Nach Workshops mit Wolfgang Rathert im Rahmen der Führungskreise Softwareentwicklung, Produktion und Qualitätsmanagement ist für mich klar: Gamification ist Verhaltenssteuerung durch Kontextgestaltung. Was das für dich als Führungskraft bedeutet, erfährst du in diesem FRITZ Tipp.
Inhalt
Was ist Gamification?
Kannst du dich an „Mensch ärgere dich nicht“ erinnern? Das Hoch, wenn man endlich einen 6er würfelt, um hinauszukommen. Das Tief, wenn man kurz vor dem Ziel rausgeschmissen wird und zurück an den Start muss.
Ohne Frage, Spiele können motivieren. Eigentlich verrückt. Spielbrett, Würfel, Kegel und wir bleiben stundenlang an einer Sache dran. Kein Wunder, dass man Spiel-Verhalten auf andere Kontexte, wie z.B. Arbeit, Shopfloor Board oder Software übertragen möchte.
Aber halt. Spätestens seit Mythos Motivation wissen wir doch alle: Man kann Menschen nicht motivieren, nur demotivieren. Siehe dazu den FRITZ Tipp Was versteht man unter Motivation?

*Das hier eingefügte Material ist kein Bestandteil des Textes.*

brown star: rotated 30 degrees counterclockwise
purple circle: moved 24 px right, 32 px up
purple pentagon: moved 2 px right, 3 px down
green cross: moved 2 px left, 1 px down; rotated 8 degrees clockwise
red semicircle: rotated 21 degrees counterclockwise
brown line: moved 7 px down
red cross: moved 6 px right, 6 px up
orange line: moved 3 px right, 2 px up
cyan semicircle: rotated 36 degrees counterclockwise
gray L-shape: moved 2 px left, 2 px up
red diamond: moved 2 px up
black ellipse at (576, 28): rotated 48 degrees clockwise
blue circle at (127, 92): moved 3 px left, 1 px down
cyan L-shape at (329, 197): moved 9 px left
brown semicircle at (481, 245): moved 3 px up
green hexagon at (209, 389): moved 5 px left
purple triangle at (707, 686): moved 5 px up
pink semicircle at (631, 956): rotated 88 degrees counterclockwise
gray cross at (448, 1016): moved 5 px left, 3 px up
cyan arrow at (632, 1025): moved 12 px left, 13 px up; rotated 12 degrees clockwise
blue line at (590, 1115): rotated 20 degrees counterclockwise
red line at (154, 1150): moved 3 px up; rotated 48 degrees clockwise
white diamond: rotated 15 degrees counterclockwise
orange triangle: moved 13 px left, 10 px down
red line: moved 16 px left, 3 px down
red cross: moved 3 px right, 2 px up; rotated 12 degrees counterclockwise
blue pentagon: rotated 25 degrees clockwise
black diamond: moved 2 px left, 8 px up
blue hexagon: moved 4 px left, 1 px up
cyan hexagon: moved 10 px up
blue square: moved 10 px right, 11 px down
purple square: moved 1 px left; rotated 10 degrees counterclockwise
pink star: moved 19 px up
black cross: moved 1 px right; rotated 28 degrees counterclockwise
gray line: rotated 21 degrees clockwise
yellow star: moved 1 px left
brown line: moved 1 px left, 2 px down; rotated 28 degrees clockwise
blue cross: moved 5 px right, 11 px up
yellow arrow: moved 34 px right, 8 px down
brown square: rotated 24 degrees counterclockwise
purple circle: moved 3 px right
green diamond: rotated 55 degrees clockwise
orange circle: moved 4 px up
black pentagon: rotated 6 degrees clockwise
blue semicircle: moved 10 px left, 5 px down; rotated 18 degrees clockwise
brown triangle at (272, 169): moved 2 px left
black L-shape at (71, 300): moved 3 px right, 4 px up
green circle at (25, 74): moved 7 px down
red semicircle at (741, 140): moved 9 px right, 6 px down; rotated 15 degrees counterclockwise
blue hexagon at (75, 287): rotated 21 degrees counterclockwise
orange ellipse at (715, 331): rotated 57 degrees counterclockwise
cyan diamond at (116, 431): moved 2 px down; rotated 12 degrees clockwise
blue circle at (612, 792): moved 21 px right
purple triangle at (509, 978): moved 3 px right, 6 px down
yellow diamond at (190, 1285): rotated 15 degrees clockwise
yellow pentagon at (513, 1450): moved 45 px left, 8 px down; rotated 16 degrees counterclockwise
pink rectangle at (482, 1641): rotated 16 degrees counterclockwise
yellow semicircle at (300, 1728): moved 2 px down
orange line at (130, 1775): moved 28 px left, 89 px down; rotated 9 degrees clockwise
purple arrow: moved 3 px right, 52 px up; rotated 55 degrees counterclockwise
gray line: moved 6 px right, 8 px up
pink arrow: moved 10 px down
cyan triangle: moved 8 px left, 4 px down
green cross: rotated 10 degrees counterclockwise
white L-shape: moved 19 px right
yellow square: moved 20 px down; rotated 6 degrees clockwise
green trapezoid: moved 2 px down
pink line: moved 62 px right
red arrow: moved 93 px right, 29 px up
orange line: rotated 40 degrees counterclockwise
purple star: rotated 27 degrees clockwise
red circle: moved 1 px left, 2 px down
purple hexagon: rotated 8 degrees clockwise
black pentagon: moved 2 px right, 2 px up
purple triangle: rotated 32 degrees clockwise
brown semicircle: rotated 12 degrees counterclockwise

Wie passt das nun zusammen? Auf der einen Seite erleben wir Menschen, die beinahe hypnotisch auf ihr Handy starren und nur noch eine Runde spielen wollen. Auf der anderen Seite kann man Menschen nicht motivieren, nur demotivieren.
Was treibt Menschen beim Spielen an?
Unheimlich vereinfacht dargestellt hat jeder Mensch Bedürfnisse. Murray spricht von needs und presses. Maslow von Mangel- und Wachstumsbedürfnissen. Häusel vom Emotionssystem. Rogers von Aktualisierungstendenz. Diese Grundbedürfnisse sind mittels zweier Akronyme gut einprägbar:
- SCARF = Status, Certainty, Autonomy, Relatedness, Fairness.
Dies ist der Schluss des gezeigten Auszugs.